● Work task
Scan the records for the string "могут" and state how many lines contain it, using the number alone.

● The input
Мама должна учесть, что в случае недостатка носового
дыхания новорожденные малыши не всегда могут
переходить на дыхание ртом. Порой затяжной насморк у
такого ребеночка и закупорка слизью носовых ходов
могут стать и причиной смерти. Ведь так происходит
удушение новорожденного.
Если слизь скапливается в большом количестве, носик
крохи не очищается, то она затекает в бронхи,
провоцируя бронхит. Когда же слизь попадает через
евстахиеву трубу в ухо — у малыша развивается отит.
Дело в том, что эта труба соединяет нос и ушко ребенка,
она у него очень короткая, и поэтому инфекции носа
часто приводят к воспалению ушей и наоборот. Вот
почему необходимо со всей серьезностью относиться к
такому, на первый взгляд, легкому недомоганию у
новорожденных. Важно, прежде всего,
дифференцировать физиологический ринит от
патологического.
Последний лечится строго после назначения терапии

...

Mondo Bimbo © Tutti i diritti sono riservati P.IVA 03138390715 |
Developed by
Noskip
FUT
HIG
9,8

● Written response
2